Prompt → Transcribe all the entries word for word, but omit the images.

Records to process →

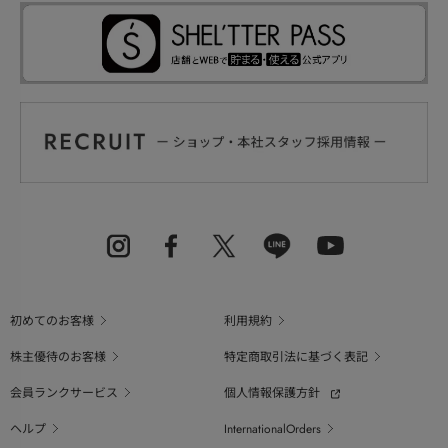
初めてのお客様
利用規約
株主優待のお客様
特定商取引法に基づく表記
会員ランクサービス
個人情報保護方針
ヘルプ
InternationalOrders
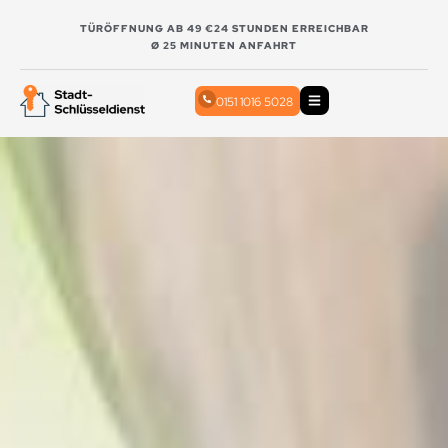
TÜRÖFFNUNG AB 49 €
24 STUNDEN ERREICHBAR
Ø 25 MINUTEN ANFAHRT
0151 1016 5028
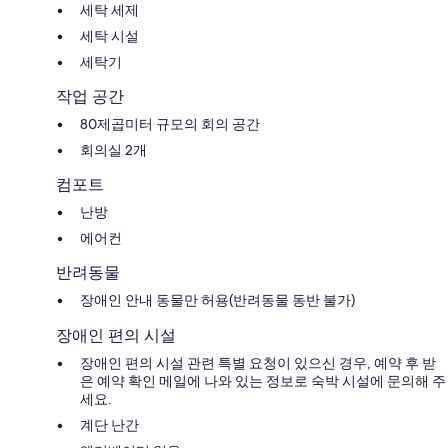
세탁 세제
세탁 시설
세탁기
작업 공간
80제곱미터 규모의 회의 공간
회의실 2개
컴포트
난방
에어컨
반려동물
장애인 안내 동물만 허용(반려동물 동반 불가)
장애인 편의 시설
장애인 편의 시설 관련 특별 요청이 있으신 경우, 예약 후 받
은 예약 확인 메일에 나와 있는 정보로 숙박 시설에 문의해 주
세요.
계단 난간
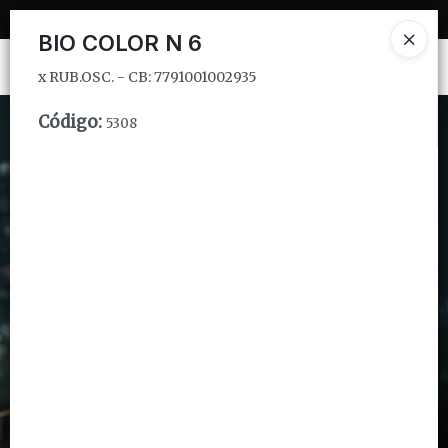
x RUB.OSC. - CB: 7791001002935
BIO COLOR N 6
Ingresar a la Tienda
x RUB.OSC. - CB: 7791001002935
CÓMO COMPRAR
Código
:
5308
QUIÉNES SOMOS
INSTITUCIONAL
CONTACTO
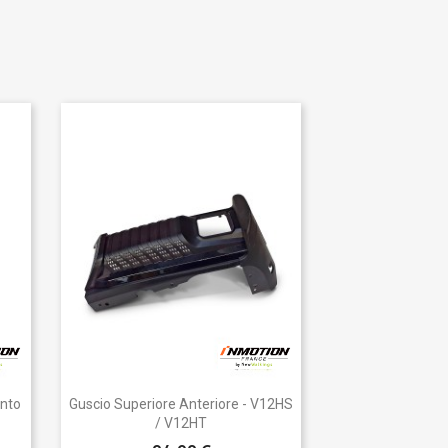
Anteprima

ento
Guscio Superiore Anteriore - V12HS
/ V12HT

Result of the exercise →
初めてのお客様
利用規約
株主優待のお客様
特定商取引法に基づく表記
会員ランクサービス
個人情報保護方針
ヘルプ
InternationalOrders
TÜRÖFFNUNG AB 49 €
24 STUNDEN ERREICHBAR
Ø 25 MINUTEN ANFAHRT
0151 1016 5028
세탁 세제
세탁 시설
세탁기
작업 공간
80제곱미터 규모의 회의 공간
회의실 2개
컴포트
난방
에어컨
반려동물
장애인 안내 동물만 허용(반려동물 동반 불가)
장애인 편의 시설
장애인 편의 시설 관련 특별 요청이 있으신 경우, 예약 후 받
은 예약 확인 메일에 나와 있는 정보로 숙박 시설에 문의해 주
세요.
계단 난간
x RUB.OSC. - CB: 7791001002935
BIO COLOR N 6
Ingresar a la Tienda
x RUB.OSC. - CB: 7791001002935
CÓMO COMPRAR
Código
:
5308
QUIÉNES SOMOS
INSTITUCIONAL
CONTACTO
Anteprima

ento
Guscio Superiore Anteriore - V12HS
/ V12HT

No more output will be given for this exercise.